The Cambridge girl and her Big Sister, Lindsay Serbu, who works in Windsor, have chatted regularly online since being matched in Big Brother Big Sisters of Canada’s (BBBSC) new Digital Heroes program.

“I have a six-year-old brother and my mother wanted me to have a Big Sister. We talk about school, our weekend plans and we are getting to know each other,” says Amanda, 12, who cannot be identified under Big Sister policy.

“I’m glad I can support a girl who is approaching her teens,” says Serbu, 25, who works for a psychological counseling office and runs a cake decorating business in her spare time. “I can offer her my guidance when she may want it or need it.”

Amanda waited five years for her Big Sister. Currently, more than 6,000 boys and girls are waiting lists with Big Brothers and Big Sisters agencies in Ontario. Digital Heroes, an e-mentoring program, is an extension of the traditional mentoring relationship and links a young person via E-mail to an adult mentor.

The program matches volunteers with Internet access to children, allowing a Big Sister Little Sister relationship to develop and flourish online. It not only bridges distance and geography but time constraints on adult volunteers. Instead of committing to two to three hours a week to a face-to-face relationship, volunteers only have to commit to one hour that they can do from their home or office.

Digital Heroes hasn’t only given Amanda a non-judgmental friend with whom to share thoughts and concerns, but helps build familiarity with technology and improve literacy skills.

“The program has allowed Amanda to has increased responsibility. E-mailing her Big Sister several times a week has kept her focused,” says Amanda’s mother, Renee.

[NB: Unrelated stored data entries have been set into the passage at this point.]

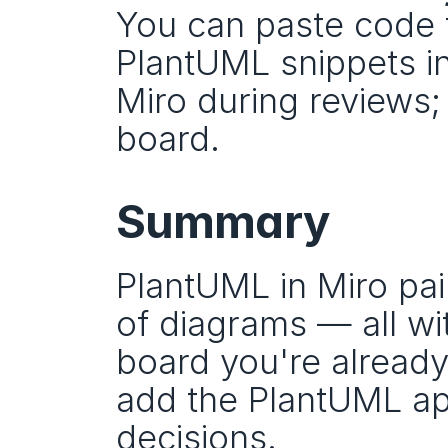
You can paste code 
PlantUML snippets in
Miro during reviews;
board.
Summary
PlantUML in Miro pairs
of diagrams — all wi
board you're already
add the PlantUML app
decisions.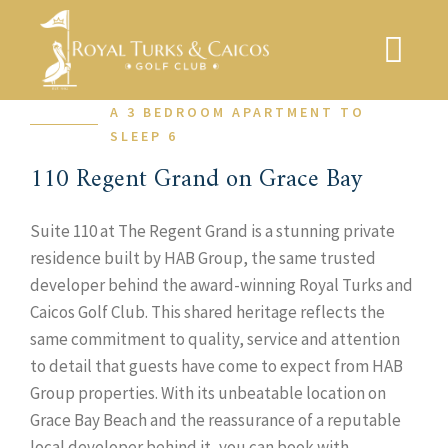
Skip
to
content
A 3 BEDROOM APARTMENT TO
SLEEP 6
110 Regent Grand on Grace Bay
Suite 110 at The Regent Grand is a stunning private
residence built by HAB Group, the same trusted
developer behind the award-winning Royal Turks and
Caicos Golf Club. This shared heritage reflects the
same commitment to quality, service and attention
to detail that guests have come to expect from HAB
Group properties. With its unbeatable location on
Grace Bay Beach and the reassurance of a reputable
local developer behind it, you can book with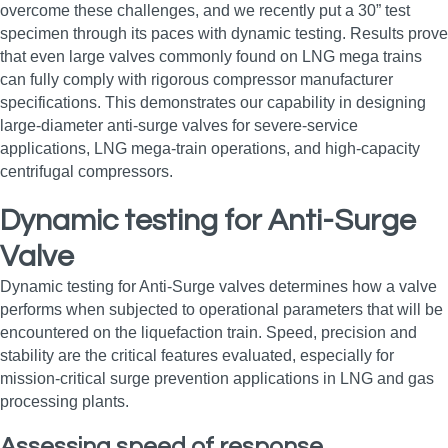
overcome these challenges, and we recently put a 30” test
specimen through its paces with dynamic testing. Results prove
that even large valves commonly found on LNG mega trains
can fully comply with rigorous compressor manufacturer
specifications. This demonstrates our capability in designing
large‑diameter anti‑surge valves for severe‑service
applications, LNG mega‑train operations, and high‑capacity
centrifugal compressors.
Dynamic testing for Anti-Surge
Valve
Dynamic testing for Anti-Surge valves determines how a valve
performs when subjected to operational parameters that will be
encountered on the liquefaction train. Speed, precision and
stability are the critical features evaluated, especially for
mission‑critical surge prevention applications in LNG and gas
processing plants.
Assessing speed of response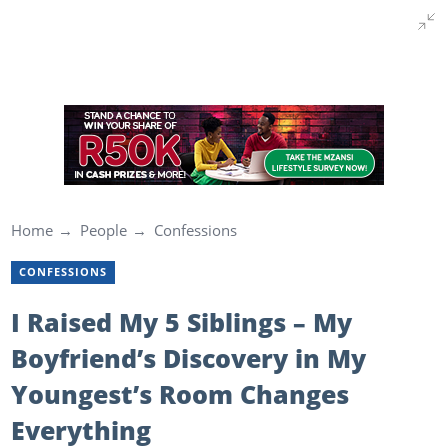
Home
People
Confessions
CONFESSIONS
I Raised My 5 Siblings – My
Boyfriend’s Discovery in My
Youngest’s Room Changes
Everything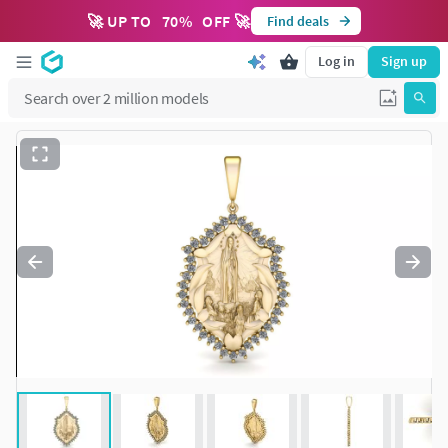
🚀 UP TO
70
%
OFF 🚀
Find deals
Log in
Sign up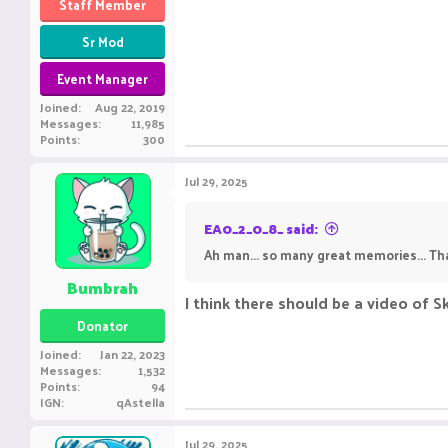
Staff Member
Sr Mod
Event Manager
Joined
Aug 22, 2019
Messages
11,985
Points
300
Jul 29, 2025
EA0_2_0_8_ said:
Ah man... so many great memories... Tha
Bumbrah
I think there should be a video of 
Donator
Joined
Jan 22, 2023
Messages
1,532
Points
94
IGN
qAstella
Jul 29, 2025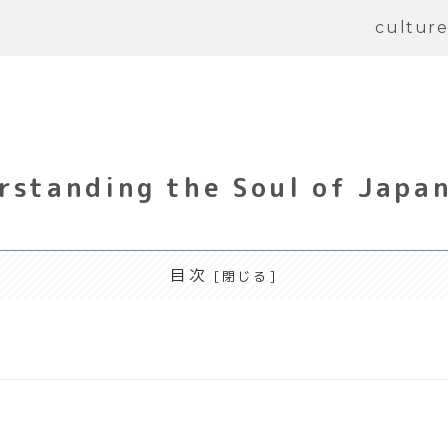
cultur
rstanding the Soul of Japa
目次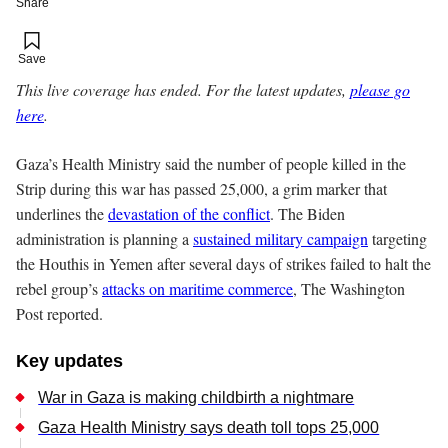
Share
Add to your saved stories
Save
This live coverage has ended. For the latest updates,
please go
here
.
Gaza’s Health Ministry said the number of people killed in the
Strip during this war has passed 25,000, a grim marker that
underlines the
devastation of the conflict
. The Biden
administration is planning a
sustained military campaign
targeting
the Houthis in Yemen after several days of strikes failed to halt the
rebel group’s
attacks on maritime commerce
, The Washington
Post reported.
Key updates
War in Gaza is making childbirth a nightmare
Gaza Health Ministry says death toll tops 25,000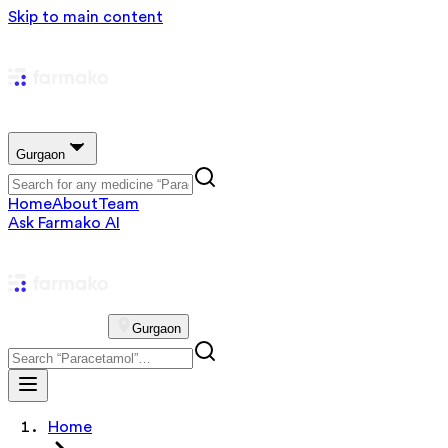
Skip to main content
Gurgaon
Home
About
Team
Ask Farmako AI
Gurgaon
Home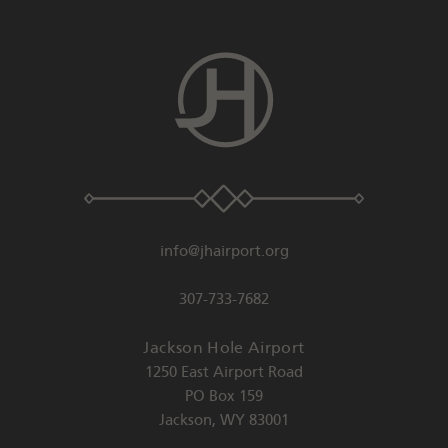
info@jhairport.org
307-733-7682
Jackson Hole Airport
1250 East Airport Road
PO Box 159
Jackson
,
WY
83001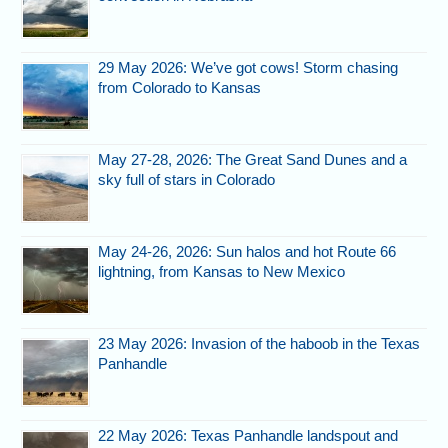
29 May 2026: We’ve got cows! Storm chasing
from Colorado to Kansas
May 27-28, 2026: The Great Sand Dunes and a
sky full of stars in Colorado
May 24-26, 2026: Sun halos and hot Route 66
lightning, from Kansas to New Mexico
23 May 2026: Invasion of the haboob in the Texas
Panhandle
22 May 2026: Texas Panhandle landspout and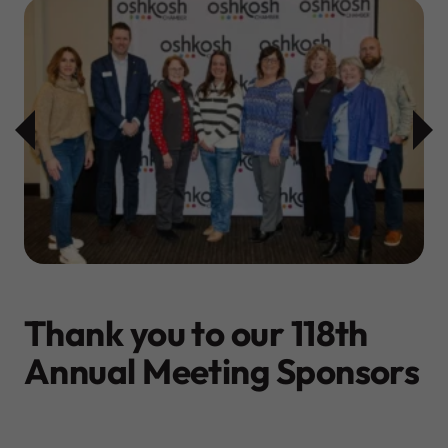
Thank you to our 118th
Annual Meeting Sponsors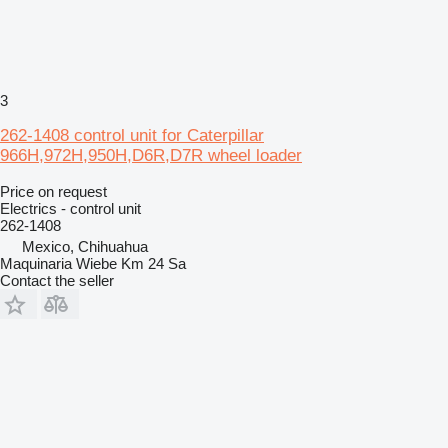
3
262-1408 control unit for Caterpillar
966H,972H,950H,D6R,D7R wheel loader
Price on request
Electrics - control unit
262-1408
Mexico, Chihuahua
Maquinaria Wiebe Km 24 Sa
Contact the seller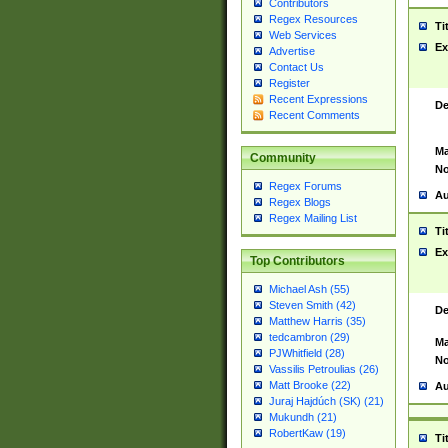
Contributors
Regex Resources
Ti
Web Services
Ex
Advertise
Contact Us
Register
Recent Expressions
De
Recent Comments
Ma
Community
No
Regex Forums
Au
Regex Blogs
Regex Mailing List
Ti
Ex
Top Contributors
Michael Ash (55)
Steven Smith (42)
De
Matthew Harris (35)
tedcambron (29)
Ma
PJWhitfield (28)
No
Vassilis Petroulias (26)
Matt Brooke (22)
Au
Juraj Hajdúch (SK) (21)
Mukundh (21)
RobertKaw (19)
Ti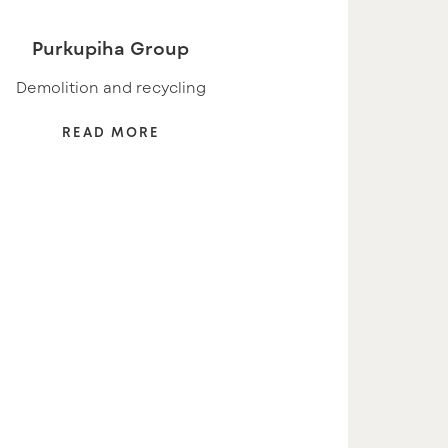
Purkupiha Group
Demolition and recycling
READ MORE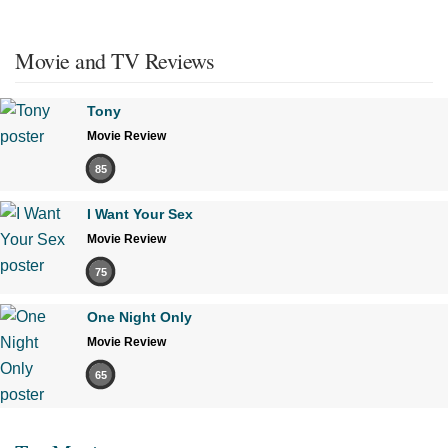
Movie and TV Reviews
Tony
Movie Review
85
I Want Your Sex
Movie Review
75
One Night Only
Movie Review
65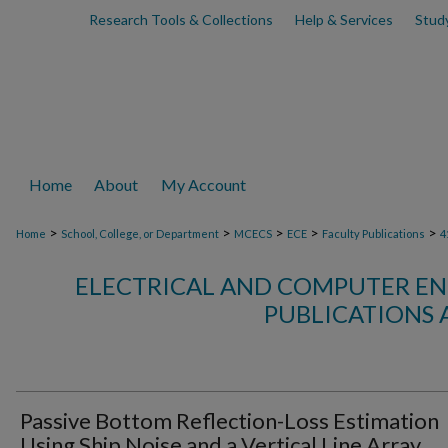
Research Tools & Collections
Help & Services
Stud
Home
About
My Account
>
>
>
>
>
Home
School, College, or Department
MCECS
ECE
Faculty Publications
4
ELECTRICAL AND COMPUTER EN
PUBLICATIONS 
Passive Bottom Reflection-Loss Estimation
Using Ship Noise and a Vertical Line Array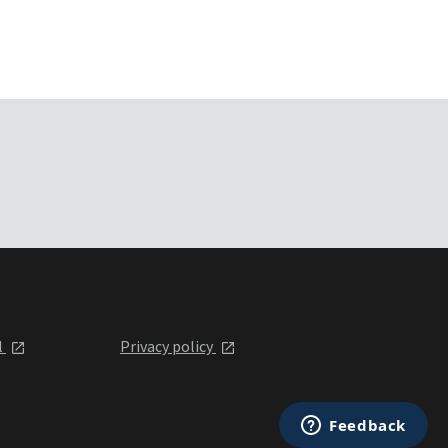
l
Privacy policy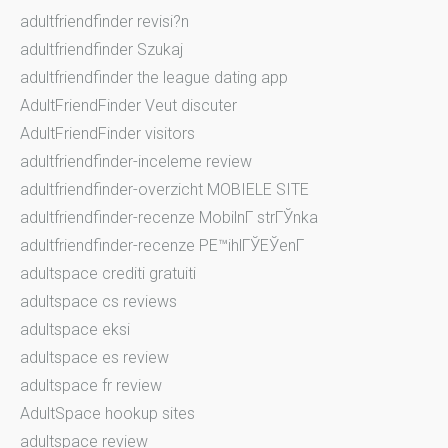
adultfriendfinder revisi?n
adultfriendfinder Szukaj
adultfriendfinder the league dating app
AdultFriendFinder Veut discuter
AdultFriendFinder visitors
adultfriendfinder-inceleme review
adultfriendfinder-overzicht MOBIELE SITE
adultfriendfinder-recenze MobilnГ­ strГЎnka
adultfriendfinder-recenze PЕ™ihlГЎЕЎenГ­
adultspace crediti gratuiti
adultspace cs reviews
adultspace eksi
adultspace es review
adultspace fr review
AdultSpace hookup sites
adultspace review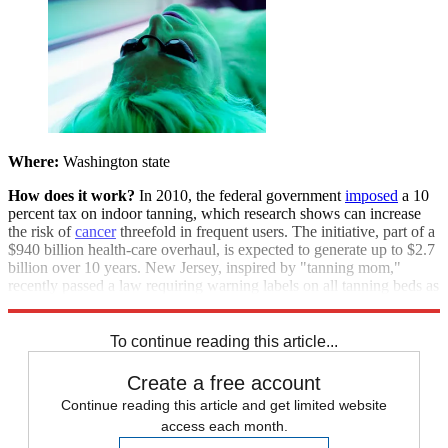
Where:
Washington state
How does it work?
In 2010, the federal government
imposed
a 10
percent tax on indoor tanning, which research shows can increase
the risk of
cancer
threefold in frequent users. The initiative, part of a
$940 billion health-care overhaul, is expected to generate up to $2.7
billion over 10 years. New Jersey, inspired by "tanning mom,"
recently passed a law requiring warning labels on all tanning beds as
well.
To continue reading this article...
Create a free account
Continue reading this article and get limited website
access each month.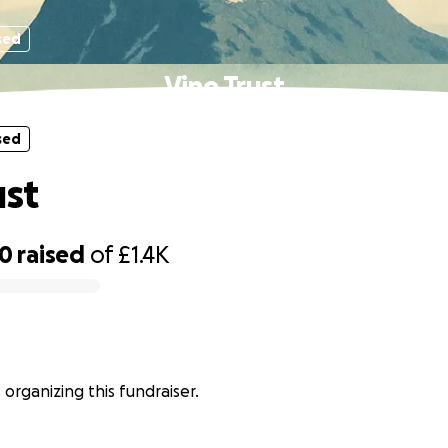
sed
Vine Trust
sed
ust
80
raised
of
£1.4K
s organizing this fundraiser.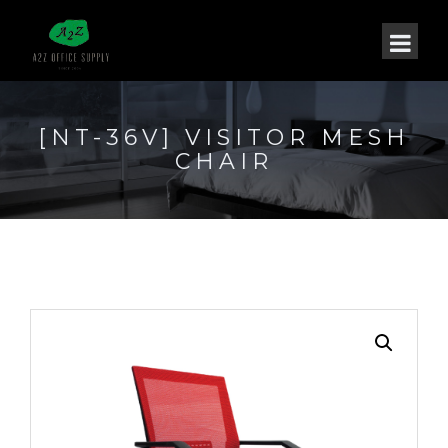
[NT-36V] VISITOR MESH
CHAIR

Youth matched in Digital Heroes, which is administered by BBBSC and Frontier College, receive a computer with Internet access and training on how to use it. The program, currently available only in Ontario, is expected to expand across Canada.

Computers for the project were contributed by RBC Financial Group and CIBC and upgraded by reBoot Canada. The Ontario’s Promise initiative launched the program and formed the partnership.

The major sponsor of Digital Heroes is AOL Canada. John Hamovitch, vice-president of human resources at AOL, says Digital Heroes is a true example of what can be accomplished through partnerships.

“This program brings together technology, innovation and human spirit to benefit children and youth,” Hamovitch says. “I applaud Ontario’s Promise for their ingenuity and determination to make this program a reality.”

Mentoring has far-reaching and beneficial effects on participating youth, says a BBBSC official.

“We know that mentoring works and has a long-term positive impact on a child’s life. Using the Internet to link up more young people with mentors allows us to serve more children and create those caring relationships,” says executive director Mike McKnight.